Master Linux TC: Shape Bandwidth and Control Traffic with HTB, Qdisc, and Filters

TC Overview

In Linux, the Traffic Control (TC) subsystem offers two shaping methods, CBQ and HTB, with HTB designed to replace CBQ. TC is built from three basic blocks: queueing disciplines (qdisc), classes, and filters.

Queueing Discipline (qdisc)

A qdisc controls the rate of packet transmission. Linux typically uses only the egress (sending) queue because inbound queue control is limited. The kernel places packets into the configured qdisc for an interface, then dequeues them for the network driver.

The simplest qdisc is pfifo, which processes packets FIFO without modification. Other qdisc types include FIFO, RED, SFQ, Token Bucket, CBQ, and hierarchical structures.

Classes

Classes represent traffic‑shaping policies. Different IPs or services can be assigned to distinct classes to enforce separate bandwidth limits.

Filters

Filters map packets to the appropriate class. They can use marks set by iptables (e.g., MARK) or the u32 classifier to match IP addresses.

Typical filter chain: packet → iptables (set mark) → TC class → TC qdisc.

Configuration Steps

Add a root qdisc on the outbound interface (e.g., eth0 ) using HTB: tc qdisc add dev eth0 root handle 1: htb default 1 Create a top‑level class to define the overall rate limit:

tc class add dev eth0 parent 1: classid 1:1 htb rate 2mbit ceil 4mbit prio 2

Here rate is the guaranteed bandwidth, ceil the maximum, and prio the priority (lower value = higher priority).

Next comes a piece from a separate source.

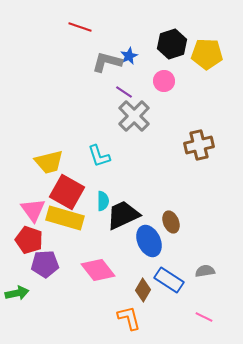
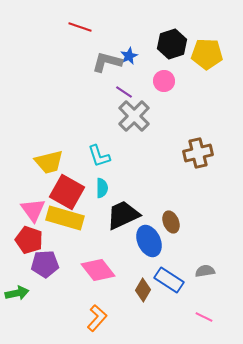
brown cross: moved 1 px left, 8 px down
cyan semicircle: moved 1 px left, 13 px up
orange L-shape: moved 32 px left; rotated 56 degrees clockwise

Define child classes for specific applications or IP groups:

tc class add dev eth0 parent 1:1 classid 1:10 htb rate 0.5mbit ceil 2mbit prio 3

Optionally attach an SFQ qdisc to the class to prevent a single flow from monopolising bandwidth: tc qdisc add dev eth0 parent 1:10 handle 10: sfq perturb 10 Add filters to direct traffic into the appropriate class, for example by matching destination IP:

tc filter add dev eth0 parent 1: protocol ip prio 16 u32 match ip dst 192.168.1.2 flowid 1:10

Mark packets with iptables (or use u32) so TC can classify them:

iptables -t mangle -I FORWARD -i !eth1 -p tcp --sport 80 -s xxx.xxx.xxx.xxx -j MARK --set-mark 31

Burst and Cburst Parameters

Network hardware can send packets at its line rate, but software can burst above the configured rate for short periods. The burst and cburst parameters define how much data may be sent at the hardware's maximum speed before the rate limit (or ceil) takes effect. They must be at least as large as the values of any child class.

TC Command Reference

tc qdisc [add|change|replace|link] dev DEV [parent qdisc-id|root] [handle qdisc-id] qdisc [qdisc‑specific parameters]

tc class [add|change|replace] dev DEV parent qdisc-id [classid class-id] qdisc [qdisc‑specific parameters]

tc filter [add|change|replace] dev DEV [parent qdisc-id|root] protocol PROTO prio PRIORITY filtertype [filtertype‑specific parameters] flowid FLOW-ID

tc -s -d qdisc show dev DEV

tc -s -d class show dev DEV

tc qdisc del dev DEV root

Practical Examples

Limit a single IP's download speed:

tc qdisc add dev eth0 root handle 1: htb r2q 1
tc class add dev eth0 parent 1: classid 1:1 htb rate 30mbit ceil 60mbit
tc filter add dev eth0 parent 1: protocol ip prio 16 u32 match ip dst 192.168.1.2 flowid 1:1

This caps the IP 192.168.1.2 at 30 Mbit/s (up to 60 Mbit/s burst).

Limit an entire subnet:

tc qdisc add dev eth0 root handle 1: htb r2q 1
tc class add dev eth0 parent 1: classid 1:1 htb rate 50mbit ceil 1000mbit
tc filter add dev eth0 parent 1: protocol ip prio 16 u32 match ip dst 192.168.111.0/24 flowid 1:1

All hosts in 192.168.111.0/24 share roughly 200 kbit/s.

Add SFQ to prevent a single host from hogging bandwidth:

tc qdisc add dev eth0 root handle 1: htb r2q 1
tc class add dev eth0 parent 1: classid 1:1 htb rate 3000kbit burst 10k
tc qdisc add dev eth0 parent 1:1 handle 10: sfq perturb 10
tc filter add dev eth0 parent 1: protocol ip prio 16 u32 match ip dst 192.168.111.168 flowid 1:1

SFQ ensures fair distribution among IPs within the class.